The plot demonstrates how the random (hot) start and the ordered (cold) start converge onto an identical thermal average band. The green dashed line marks the threshold where both smoothed trajectories conform simultaneously to the equilibrium properties derived from the simulation tail. This step identifies when the system’s kinetic memory of its initial state has decayed entirely.

[5]:
TOLERANCE_K = 1.0
SMOOTH_WINDOW = 30
DWELL_WINDOW = 30
MIN_FRACTION_INSIDE = 0.85

tau_samples = np.empty((len(TEMPS), len(UPDATES), len(SEEDS)), dtype=float)

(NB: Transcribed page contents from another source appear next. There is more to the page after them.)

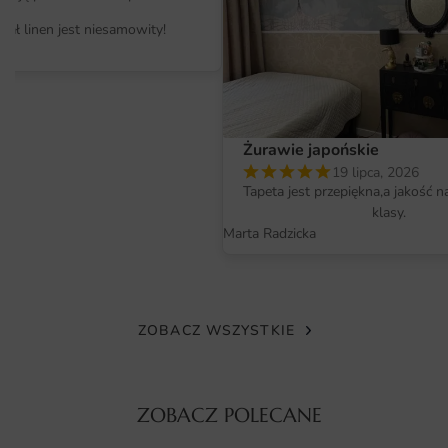
szukają unikalnych rozwiązań, warto rozważyć stworzenie
iał linen jest niesamowity!
galerii ściennej, w której Plakat Dziki Kocur będzie jednym
z elementów. Warto również zwrócić uwagę na naszą
ofertę
Fototapet
, która oferuje różnorodne motywy i
style, które doskonale współgrają z tym plakatem.
Żurawie japońskie
Materiał i jakość druku
19 lipca, 2026
Tapeta jest przepiękna,a jakość n
Plakat Dziki Kocur wykonany jest z wysokiej jakości
klasy.
materiałów, co gwarantuje jego trwałość i estetykę.
Marta Radzicka
Drukowany na papierze o wysokiej gramaturze, plakat
charakteryzuje się intensywnymi kolorami oraz wyjątkową
ostrością detali. Dzięki zastosowaniu nowoczesnej
technologii druku, kolory są żywe i nie blakną z upływem
ZOBACZ WSZYSTKIE
czasu. Plakat jest odporny na działanie światła, co sprawia,
że zachowa swoją atrakcyjność przez długie lata. To
idealny wybór dla osób, które cenią sobie jakość oraz
ZOBACZ POLECANE
piękno w każdym detalu.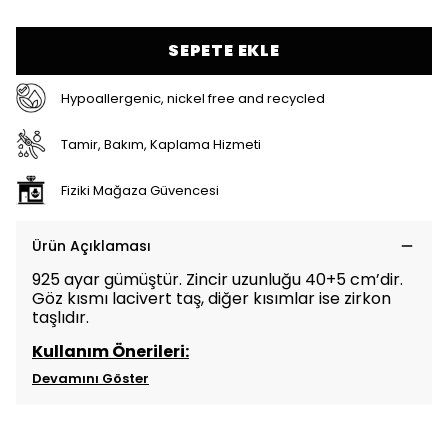
SEPETE EKLE
Hypoallergenic, nickel free and recycled
Tamir, Bakım, Kaplama Hizmeti
Fiziki Mağaza Güvencesi
Ürün Açıklaması
925 ayar gümüştür. Zincir uzunluğu
40+5 cm’dir.
Göz kısmı lacivert taş, diğer kısımlar ise zirkon
taşlıdır.
Kullanım Önerileri:
Devamını Göster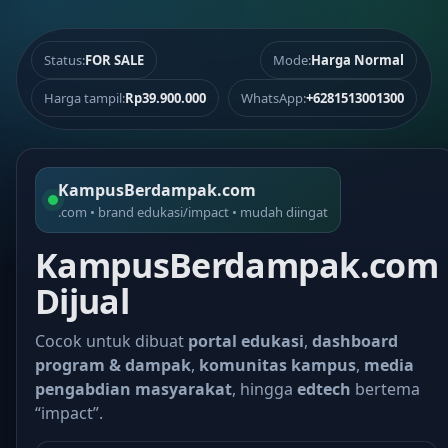
Status:
FOR SALE
Mode:
Harga Normal
Harga tampil:
Rp39.900.000
WhatsApp:
+6281513001300
KampusBerdampak.com
.com • brand edukasi/impact • mudah diingat
KampusBerdampak.com
Dijual
Cocok untuk dibuat
portal edukasi
,
dashboard
program & dampak
,
komunitas kampus
,
media
pengabdian masyarakat
, hingga
edtech
bertema
“impact”.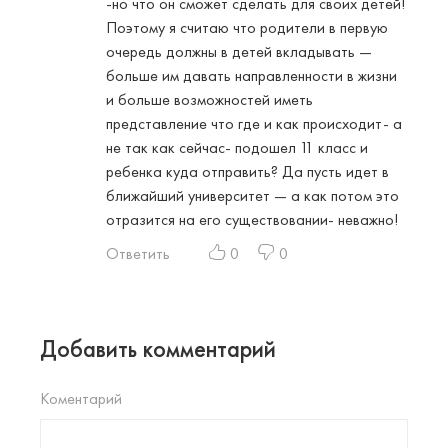
-но что он сможет сделать для своих детей!
Поэтому я считаю что родители в первую
очередь должны в детей вкладывать —
больше им давать направленности в жизни
и больше возможностей иметь
представление что где и как происходит- а
не так как сейчас- подошел 11 класс и
ребенка куда отправить? Да пусть идет в
ближайший университет — а как потом это
отразится на его существовании- неважно!
Ответить
0
0
Добавить комментарий
Коментарий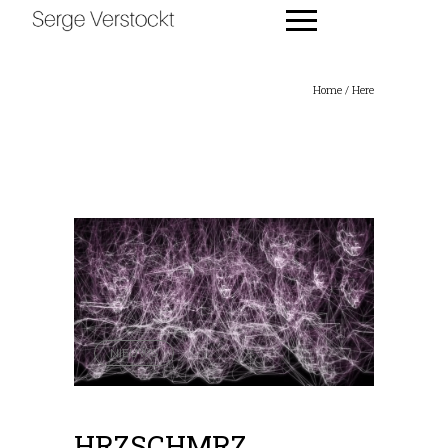
Home
/ Here
NIEUWS
HRZSCHMRZ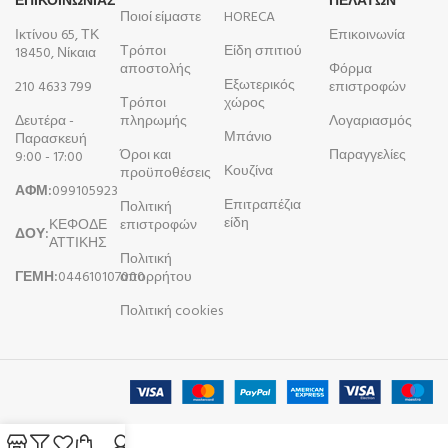
ΕΠΙΚΟΙΝΩΝΙΑΣ
ΠΕΛΑΤΩΝ
Ποιοί είμαστε
HORECA
Ικτίνου 65, ΤΚ
Επικοινωνία
Τρόποι
Είδη σπιτιού
18450, Νίκαια
αποστολής
Φόρμα
Εξωτερικός
210 4633 799
επιστροφών
Τρόποι
χώρος
Δευτέρα -
πληρωμής
Λογαριασμός
Μπάνιο
Παρασκευή
Όροι και
Παραγγελίες
9:00 - 17:00
Κουζίνα
προϋποθέσεις
ΑΦΜ:
099105923
Επιτραπέζια
Πολιτική
είδη
ΚΕΦΟΔΕ
επιστροφών
ΔΟΥ:
ΑΤΤΙΚΗΣ
Πολιτική
ΓΕΜΗ:
044610107000
απορρήτου
Πολιτική cookies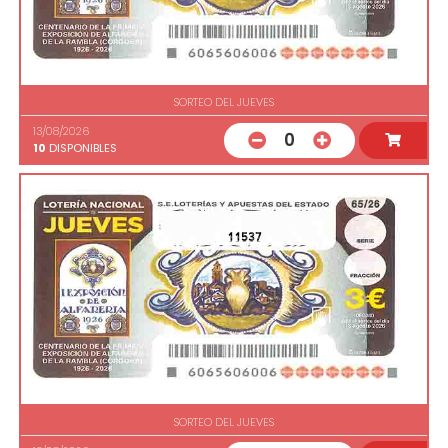
SORTEO DEL JUEVES
13/08/2026
0
10
DISPONIBLES
11537
SORTEO DEL JUEVES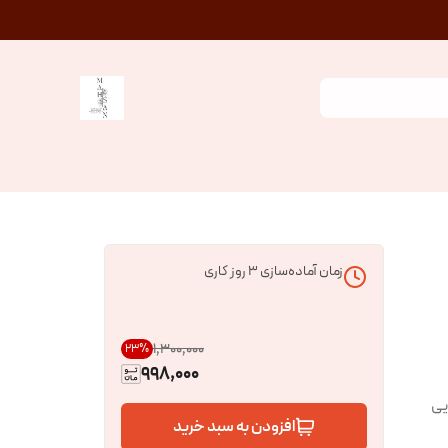
زمان آماده‌سازی
3
روز کاری
۱٬۳۰۰٬۰۰۰
23
%
998,000
یی
افزودن به سبد خرید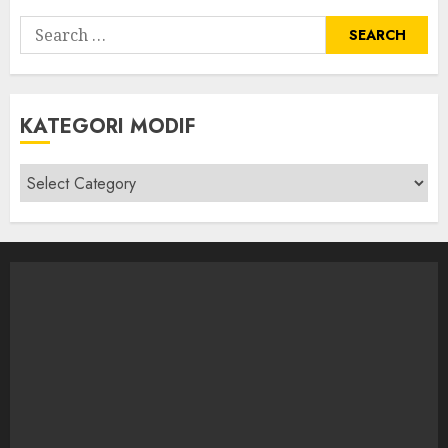
Search
for:
KATEGORI MODIF
Kategori
modif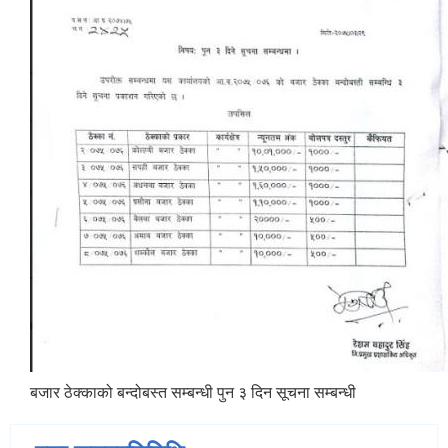
बजार ठेक्काको बन्दोबस्त सम्बन्धी पुन ३ दिन सूचना सम्बन्धी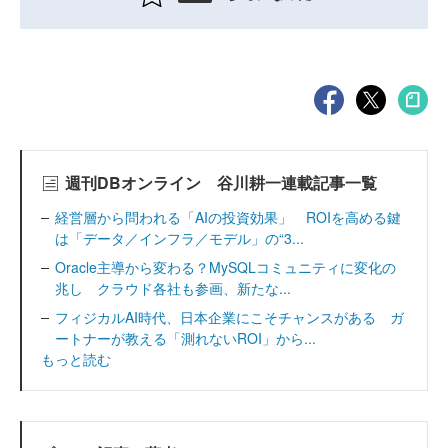
週刊DBオンライン 谷川耕一連載記事一覧
経営層から問われる「AIの投資効果」 ROIを高める鍵
は「データ／インフラ／モデル」の“3...
Oracle主導から変わる？MySQLコミュニティに変化の
兆し クラウド各社も参画、新たな...
フィジカルAI時代、日本企業にこそチャンスがある ガ
ートナーが教える「測れないROI」から...
もっと読む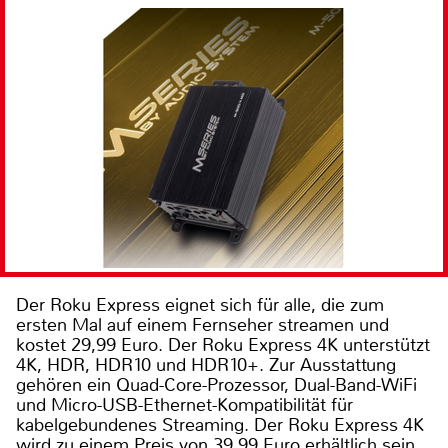
Der Roku Express eignet sich für alle, die zum
ersten Mal auf einem Fernseher streamen und
kostet 29,99 Euro. Der Roku Express 4K unterstützt
4K, HDR, HDR10 und HDR10+. Zur Ausstattung
gehören ein Quad-Core-Prozessor, Dual-Band-WiFi
und Micro-USB-Ethernet-Kompatibilität für
kabelgebundenes Streaming. Der Roku Express 4K
wird zu einem Preis von 39,99 Euro erhältlich sein.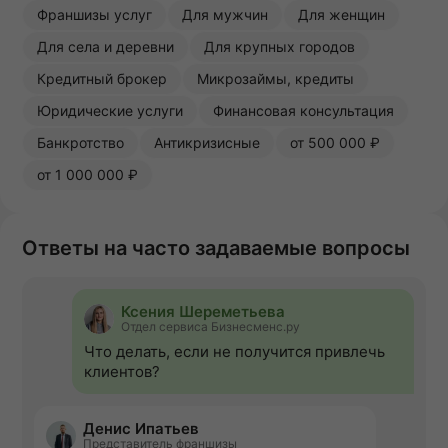
Франшизы услуг
Для мужчин
Для женщин
Для села и деревни
Для крупных городов
Кредитный брокер
Микрозаймы, кредиты
Юридические услуги
Финансовая консультация
Банкротство
Антикризисные
от 500 000 ₽
от 1 000 000 ₽
Ответы на часто задаваемые вопросы
Ксения Шереметьева
Отдел сервиса Бизнесменс.ру
Что делать, если не получится привлечь
клиентов?
Денис Ипатьев
Представитель франшизы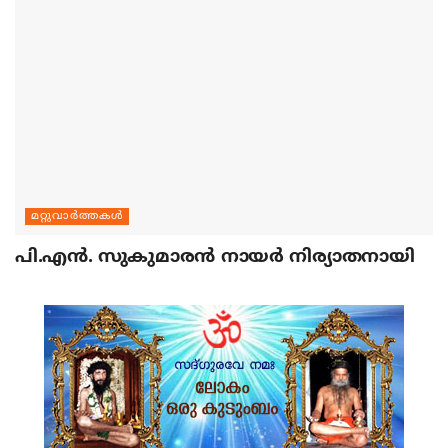
മറ്റുവാര്‍ത്തകള്‍
പി.എന്‍. സുകുമാരന്‍ നായര്‍ നിര്യാതനായി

for i in range(len(TEMPS)):
    for j in range(len(UPDATES)):
        for s_idx in range(len(SEEDS)):
            trace_r = magnetization_traces_full[i, j, s_idx, 0]
            trace_o = magnetization_traces_full[i, j, s_idx, 1]
            tau_samples[i, j, s_idx] = estimate_relaxation_time_two_start(
                trace_r,
                trace_o,
                k=TOLERANCE_K,
                smooth_window=SMOOTH_WINDOW,
                dwell_window=DWELL_WINDOW,
                min_fraction_inside=MIN_FRACTION_INSIDE,
            )

# Robust central tendency and uncertainty across seeds
median_tau = np.median(tau_samples, axis=2)
p16_tau = np.percentile(tau_samples, 16, axis=2)
p84_tau = np.percentile(tau_samples, 84, axis=2)

# --- Table printout ---
col_w = 34
header = f"{'Temperature':<18}" + "".join(f"{UPDATE_LABELS[u]:>{col_w}}" for u in UPDATES)
print(header)
print('-' * len(header))
for i, label in enumerate(TEMP_LABELS):
    entries = []
    for j in range(len(UPDATES)):
        med = median_tau[i, j]
        lo = p16_tau[i, j]
        hi = p84_tau[i, j]
        entries.append(f"{med:5.0f} [{lo:4.0f}, {hi:4.0f}]")
    row = f"{label:<18}" + ''.join(f"{e:>{col_w}}" for e in entries)
    print(row)

print(
    f"\n(seeds = {len(SEEDS)}, k = {TOLERANCE_K}, smooth = {SMOOTH_WINDOW}, "
    f"dwell = {DWELL_WINDOW}, min_fraction_inside = {MIN_FRACTION_INSIDE:.2f}, L = {L})"
)
print('Each entry is median [16th, 84th percentile] over seeds.')
print(
    f"Note: at T_c, local updates run for {max_steps} steps "
    f"(N_STEPS \u00d7 MAX_STEPS_FACTOR = {N_STEPS} \u00d7 {MAX_STEPS_FACTOR}); "
    "Wolff and off-critical runs use N_STEPS."
)

# --- Bar chart with error bars ---
x = np.arange(len(TEMPS))
width = 0.25
fig, ax = plt.subplots(figsize=(10, 5))

for j, update in enumerate(UPDATES):
    y = median_tau[:, j]
    yerr = np.vstack([y - p16_tau[:, j], p84_tau[:, j] - y])
    bars = ax.bar(
        x + (j - 1) * width,
        y,
        width=width,
        yerr=yerr,
        capsize=4,
        label=UPDATE_LABELS[update],
        color=PALETTE[update],
        alpha=0.85,
    )
    ax.bar_label(bars, fmt='%.0f', fontsize=8, padding=2)

ax.set_xticks(x)
ax.set_xticklabels(TEMP_LABELS, fontsize=11)
ax.set_ylabel(r'$\hat{\tau}_\mathrm{relax}$ (MC steps)', fontsize=11)
ax.set_title('Relaxation time from two-start convergence (median with 16-84% bands)', fontsize=12)
ax.legend(fontsize=10)
ax.grid(axis='y', alpha=0.3)
fig.tight_layout()
plt.show()

Temperature                   Random-site Metropolis           Checkerboard Metropolis                     Wolff cluster
------------------------------------------------------------------------------------------------------------------------
Below $T_c$                         596 [ 510, 1000]                  344 [ 147,  593]                  150 [ 111,  503]
At $T_c$                            568 [ 450, 1341]                  341 [  91,  675]                  504 [ 375,  742]
Above $T_c$                         152 [  75,  257]                  211 [  76,  504]                  163 [ 106,  513]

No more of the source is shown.